Chicken Tikka Masala

from Chef Navdeep Narula, Narula’s Indian Cuisine


1  1/2 lbs boneless, skinless chicken thighsnarulatikkamasala

1/2 cup whole milk yogurt

juice from 1/2 lemon

1 tsp cumin

1 tsp coriander

For the sauce:

1/2 tbsp ghee, butter or olive oil

1 large yellow onion, thinly sliced

3 cloves garlic, diced

1 inch piece ginger, peeled and minced

2 tbsp tomato paste

1 – 2 tbsp garam masala

1 tsp paprika

1 cup diced tomatoes

3/4 cup heavy cream

1/2 cup roughly chopped coriander


1) Trim the chicken thighs of any large pieces of fat and lay them in a shallow dish.

2)  Whisk together the yogurt, lemon juice, cumin and coriander.  Pour the yogurt mixture over the thighs and stir to fully coat each piece.  Chicken can be used immediately or marinated in the refrigerator for up to 6 hours.  Chicken will become more tender and flavorful the longer it marinates.

3)  Cook in a clay oven.  If not available, line a baking sheet with foil and set a wire cooling rack over the baking sheet.  Turn on the oven broiler to high with a rack positioned 6 inches below the broiling element.

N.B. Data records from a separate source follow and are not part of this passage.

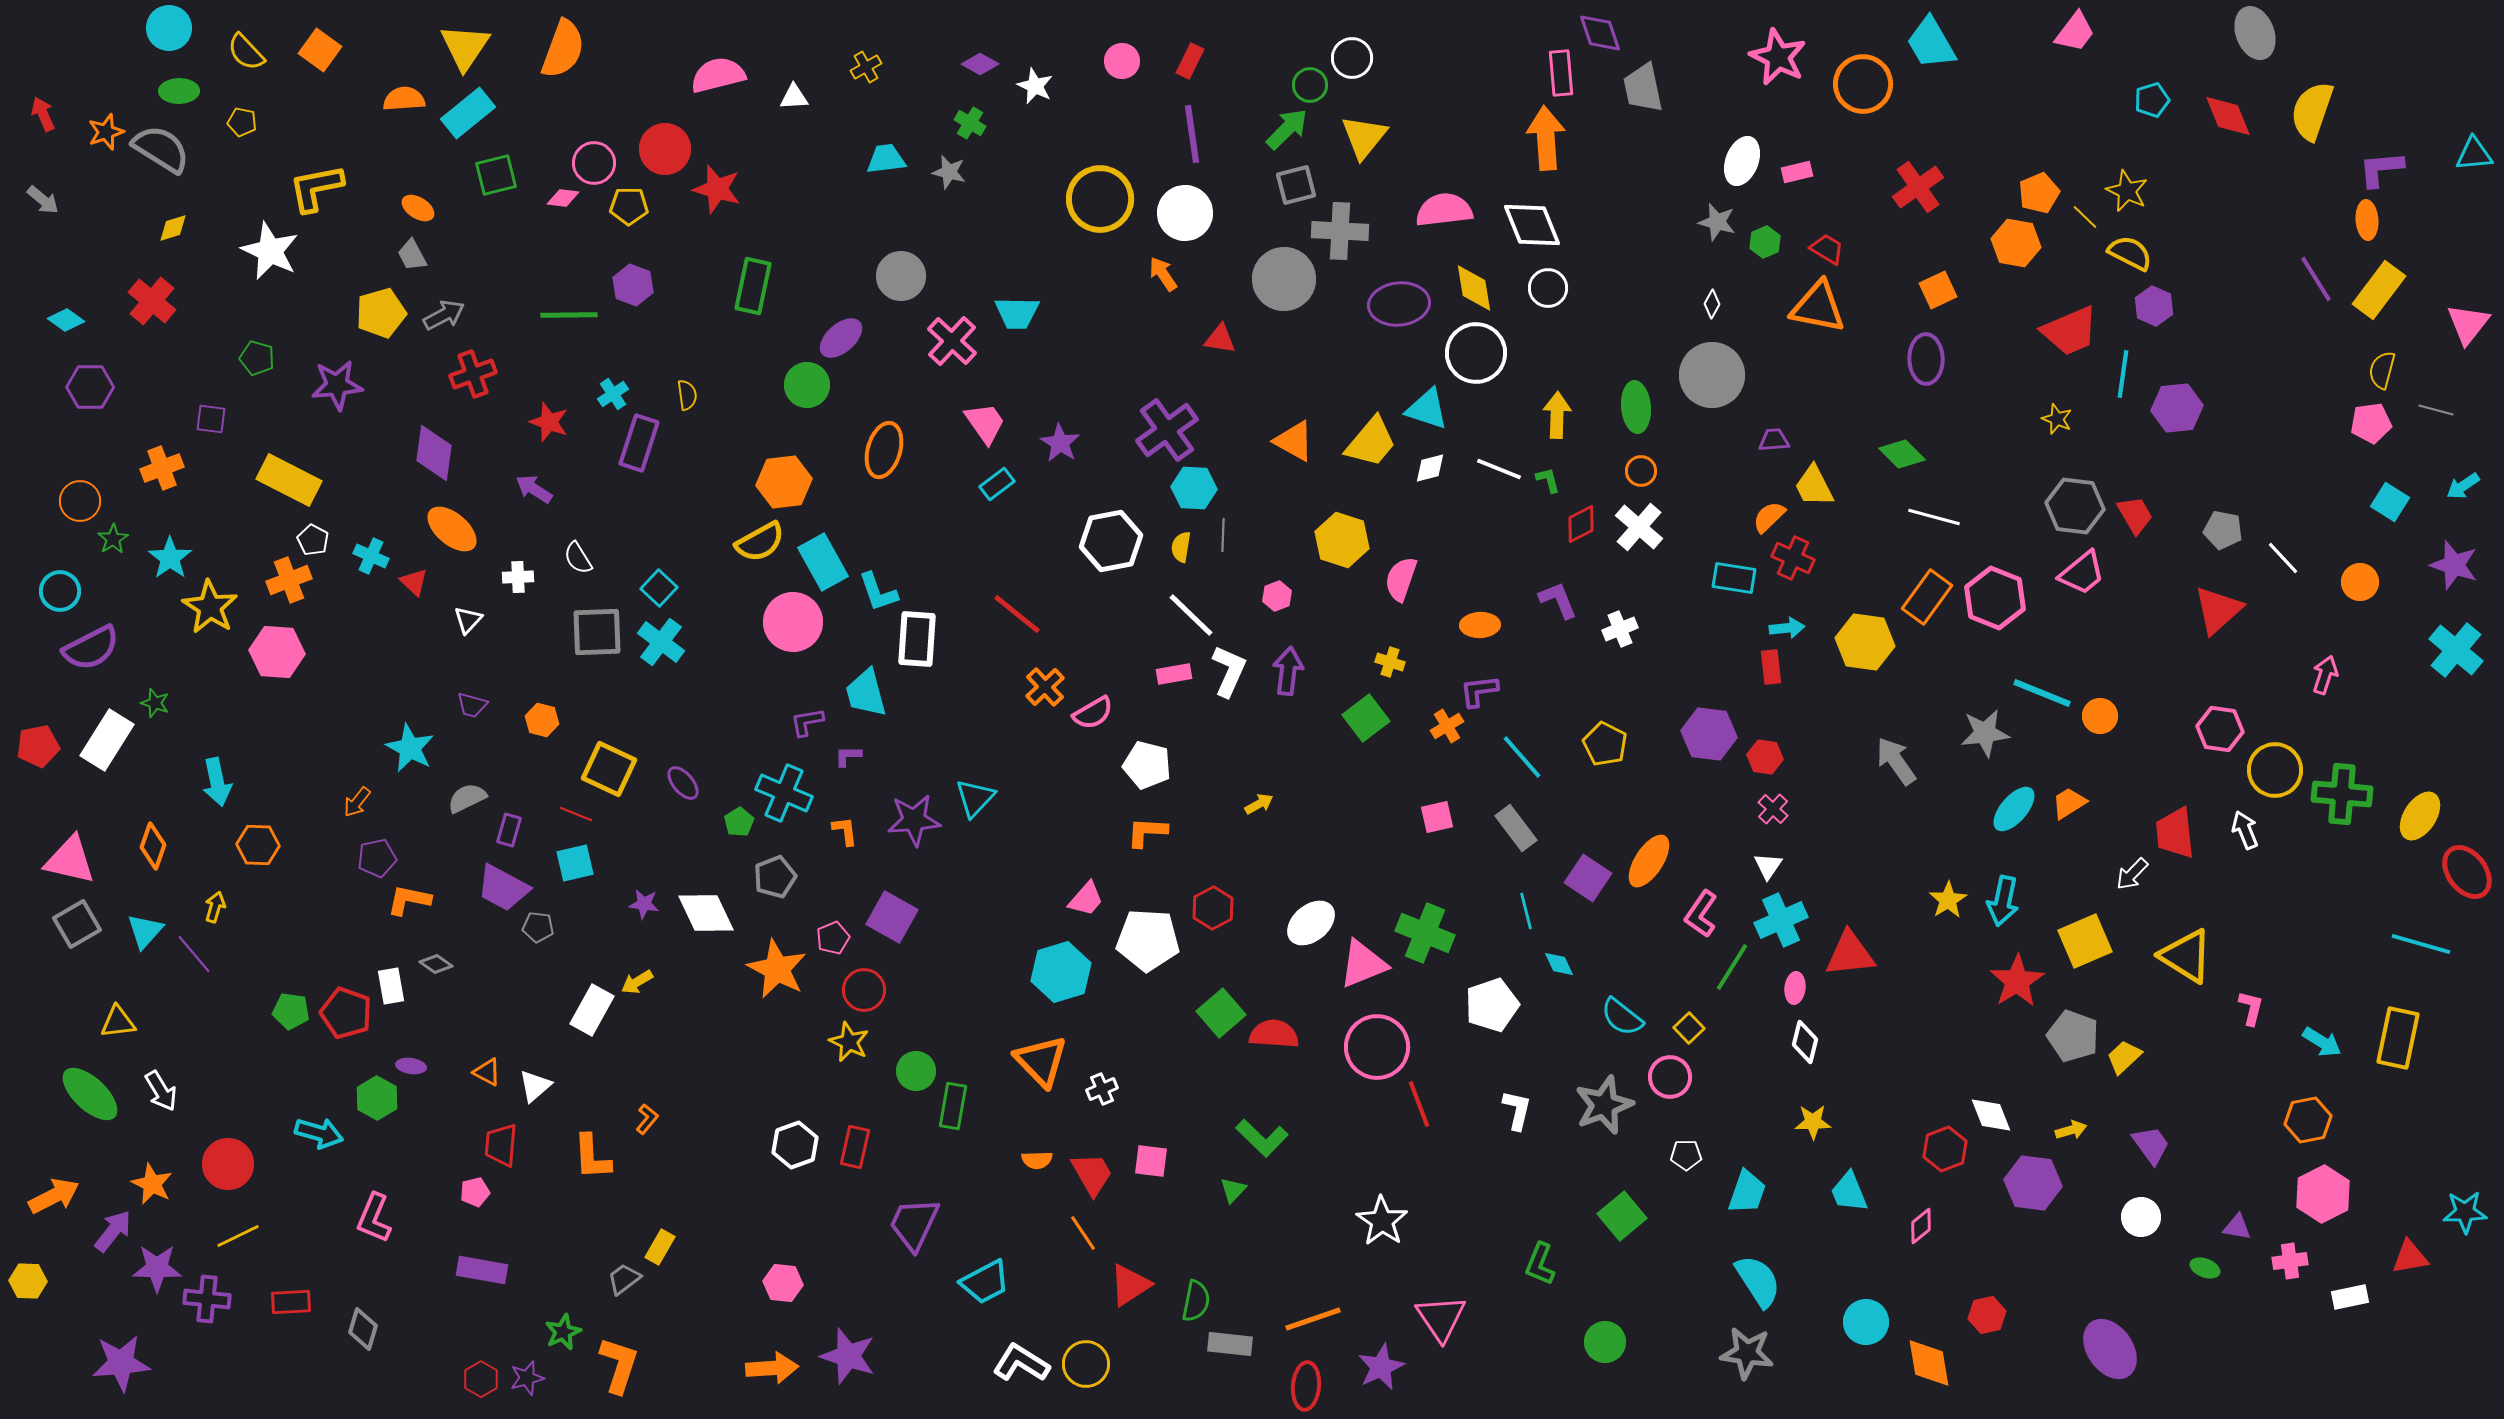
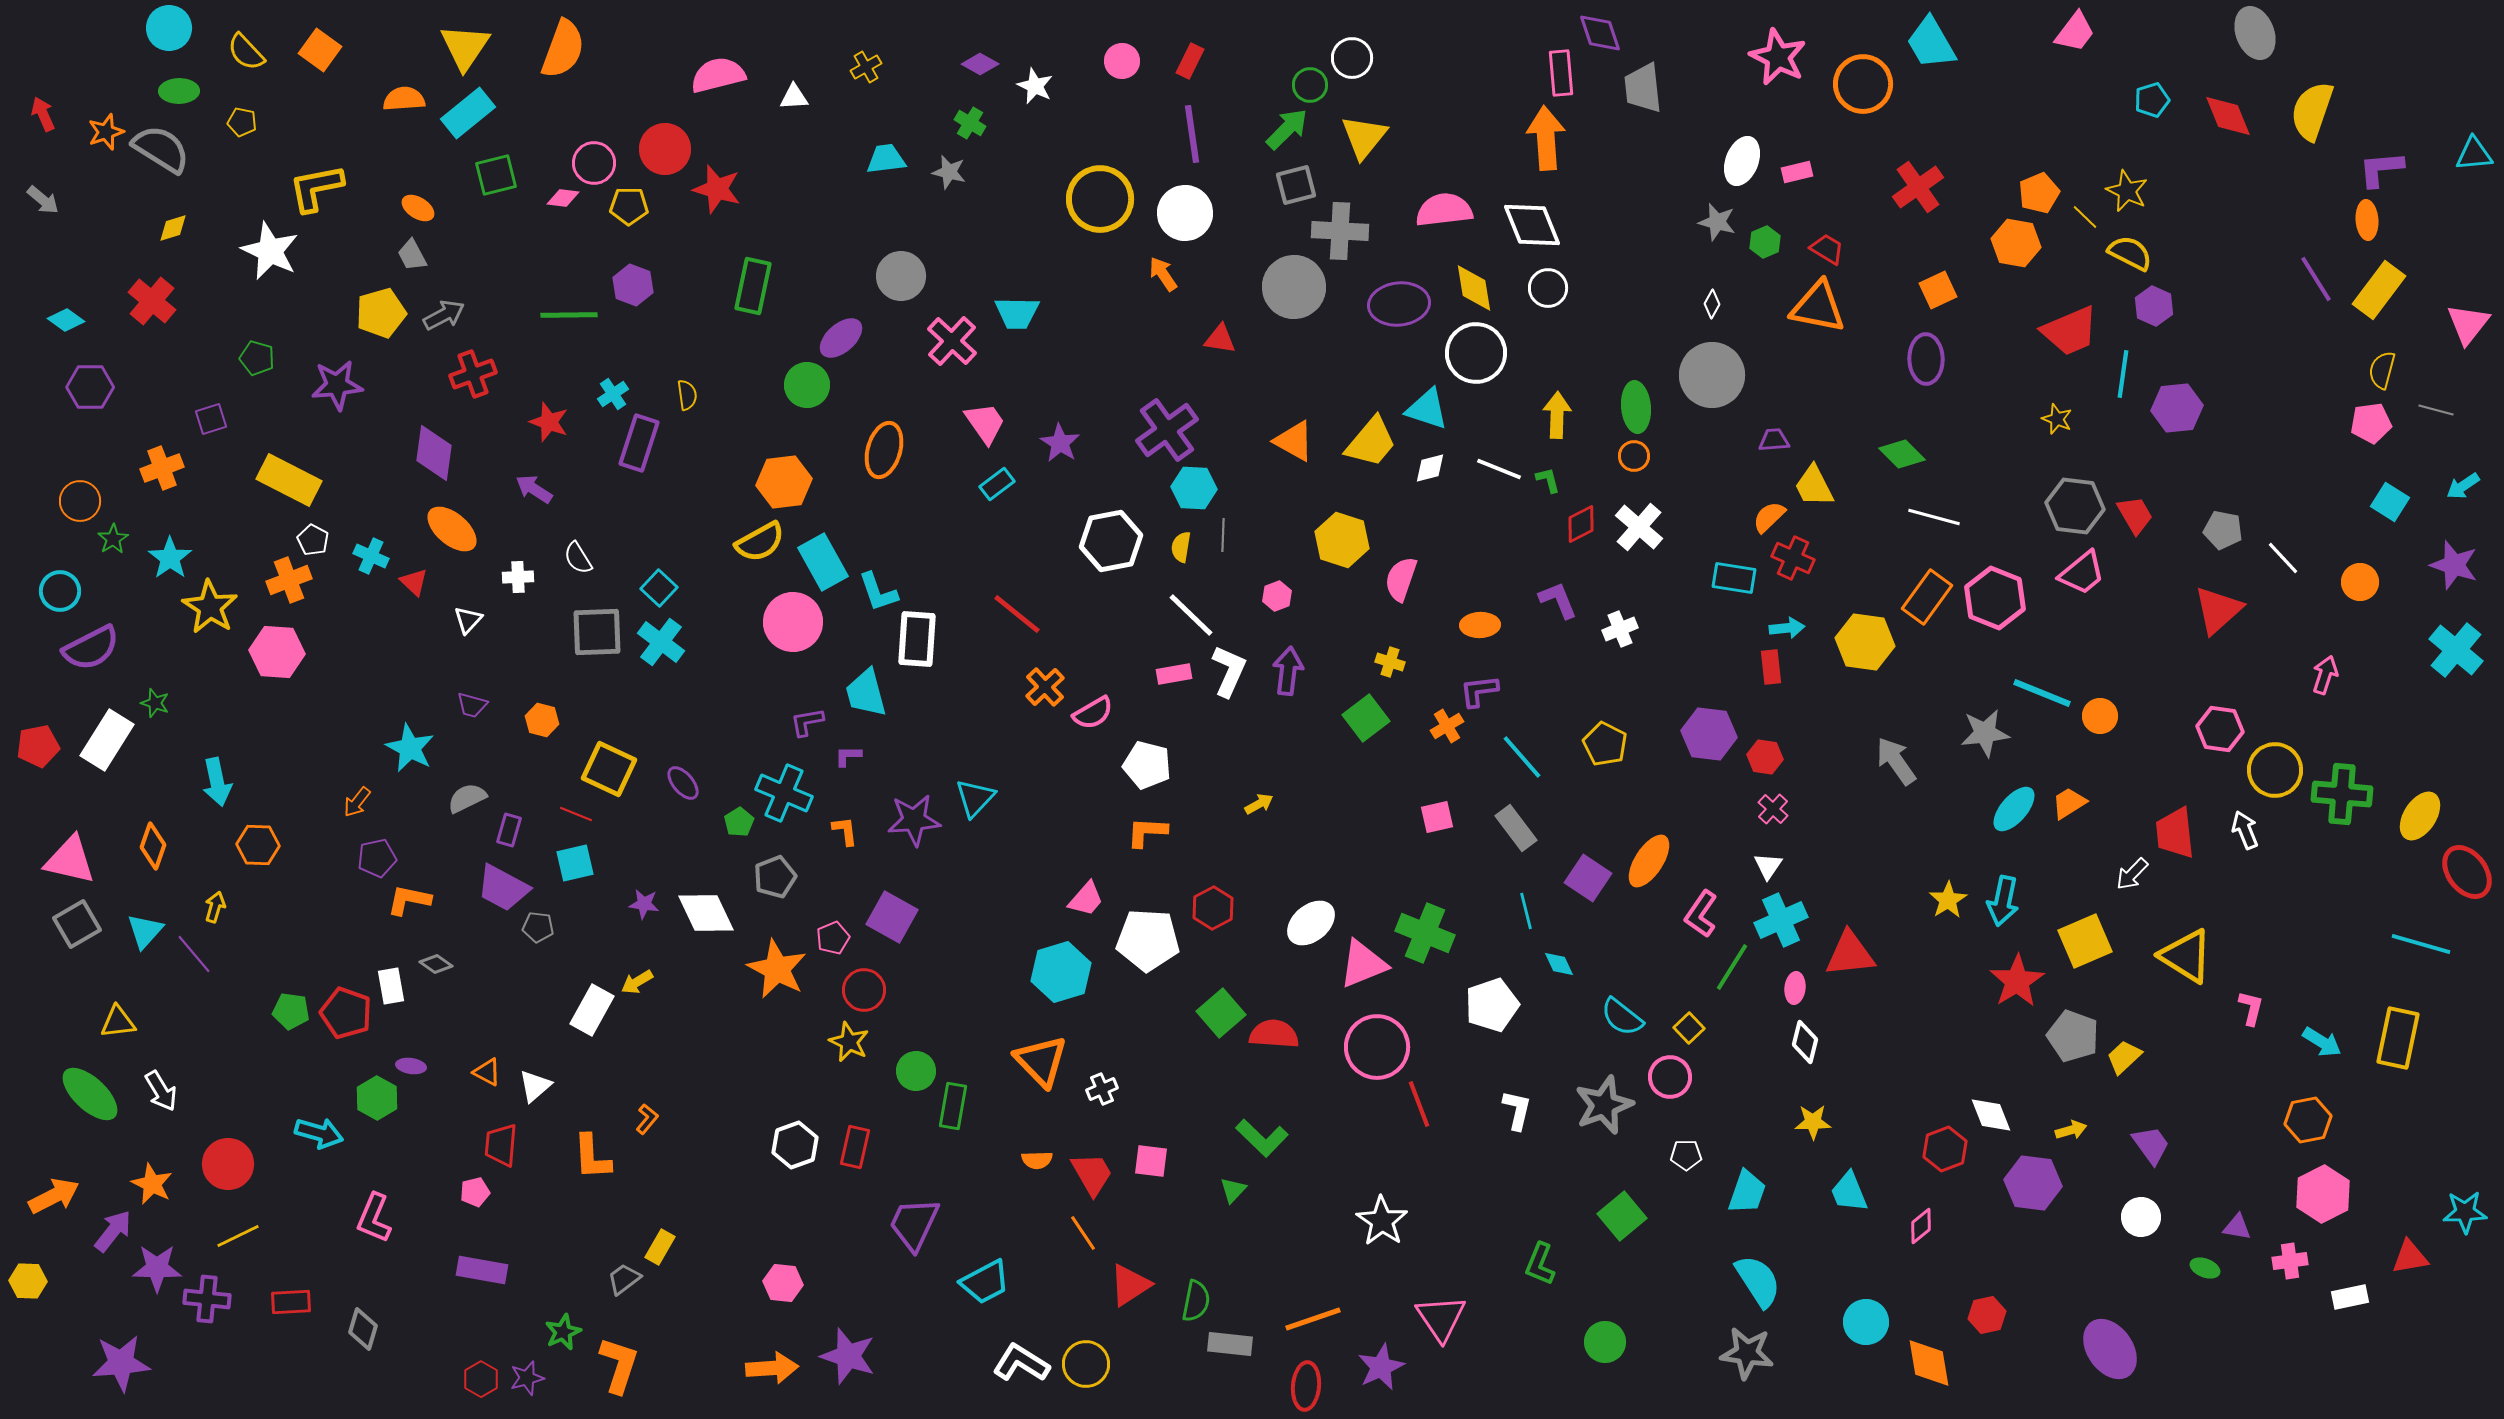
gray trapezoid at (1643, 88): rotated 6 degrees clockwise
gray circle at (1284, 279): moved 10 px right, 8 px down
purple square at (211, 419): rotated 24 degrees counterclockwise
orange circle at (1641, 471): moved 7 px left, 15 px up
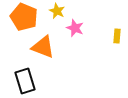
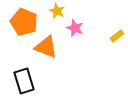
orange pentagon: moved 5 px down
yellow rectangle: rotated 48 degrees clockwise
orange triangle: moved 3 px right
black rectangle: moved 1 px left
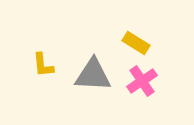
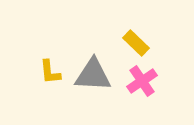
yellow rectangle: rotated 12 degrees clockwise
yellow L-shape: moved 7 px right, 7 px down
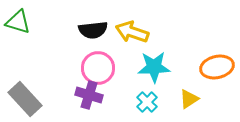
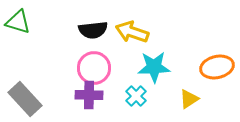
pink circle: moved 4 px left
purple cross: rotated 16 degrees counterclockwise
cyan cross: moved 11 px left, 6 px up
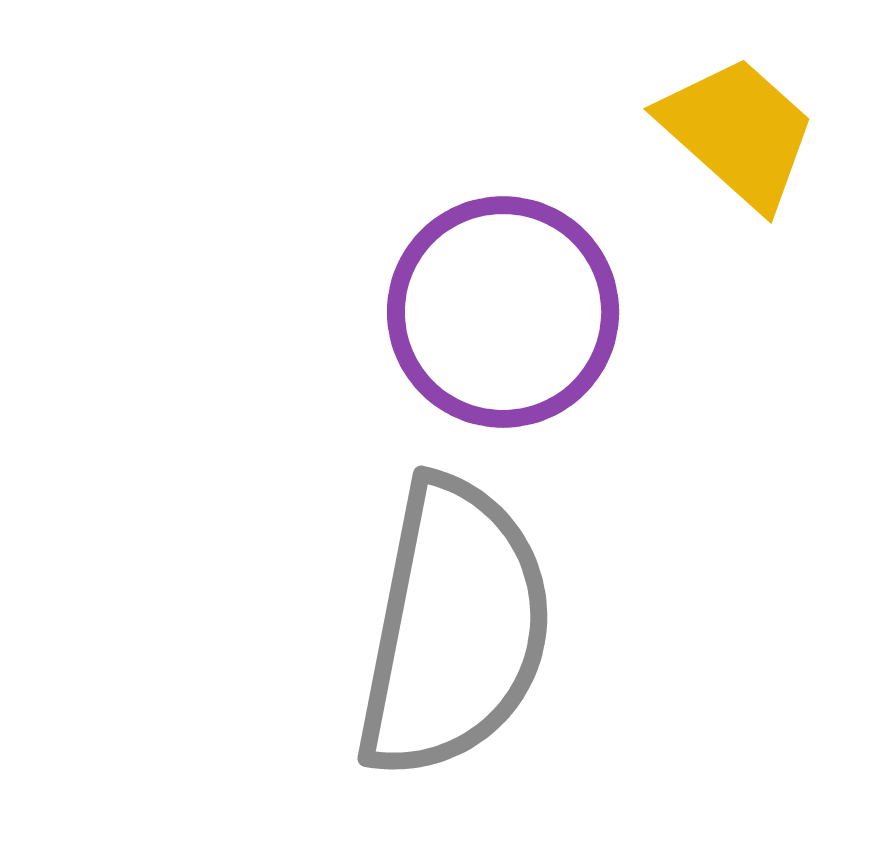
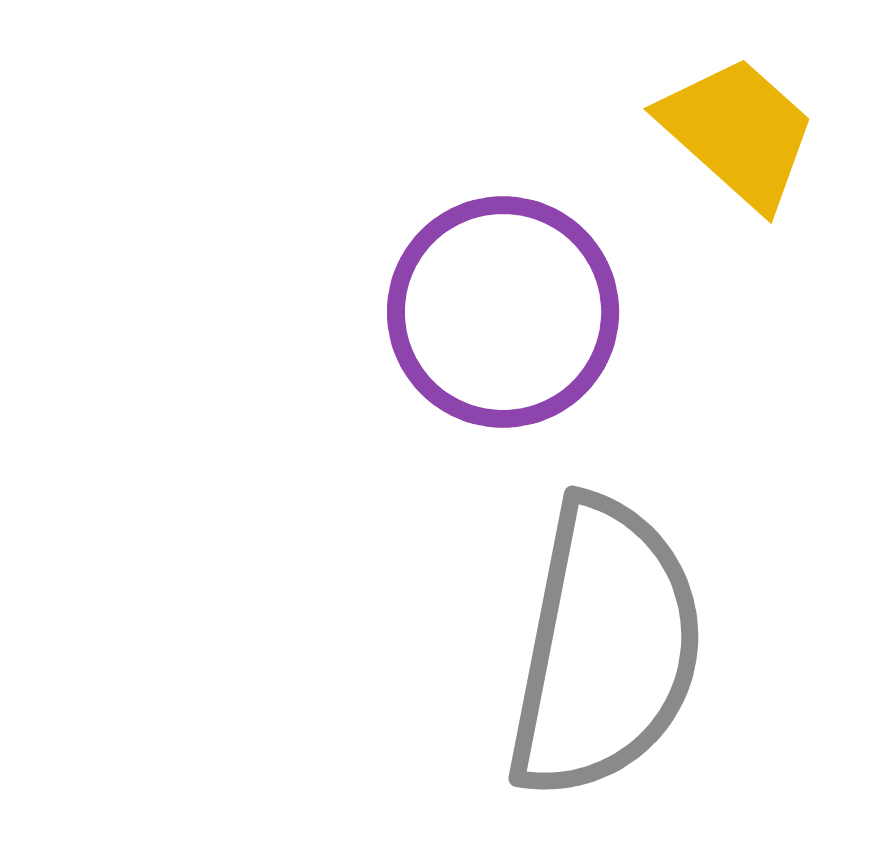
gray semicircle: moved 151 px right, 20 px down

4)  Remove the thighs from the yogurt and shake off any extra marinade.  Lay the thighs, spaced an inch or so apart, on the wire rack over the baking sheet.  Transfer to the oven and broil for 6 minutes.  Flip the thighs and broil for another 6 minutes.  Check that the thighs are cooked through and register at least 165 degrees F on an instant- read thermometer.  Broil in additional 2 minute intervals, if necessary, until the thighs are cooked.  Remove the thighs from the oven and set aside to cool.

5)  Warm a half tbsp of ghee, butter or oil in a large skillet.  Add the onions and cook until the onions are soft and translucent, 5 to 7 minutes.  Add the garlic and ginger and cook until fragrant, about 1 minute.  Stir in the tomato paste, 1 tbsp of the garam masala, and paprika and cook until fragrant, about 30 seconds.

6)  Pour in the tomatoes and their juices and reduce the heat to low.  Simmer until the sauce is slightly thickened, about 5 minutes.  Meanwhile dice the cooled chicken into bite-sized pieces.

7)  Stir the cream and chopped chicken into the sauce and simmer until the chicken is warmed through and the sauce is just starting to bubble, 1 – 2 minutes.  Taste for seasoning.  Depending on the potency of your masala spice mix, you may want to add up to another tbsp of spice.  Stir in the cilantro just before removing the sauce from heat.

8)  Serve immediately.  Top each serving with another sprinkle of cilantro.

My Notes:

This looks long and complicated but each step is quite straightforward.  What a great dish to have ready after a night out watching “The Second Best Exotic Marigold Hotel”. Or, you could just visit the restaurant!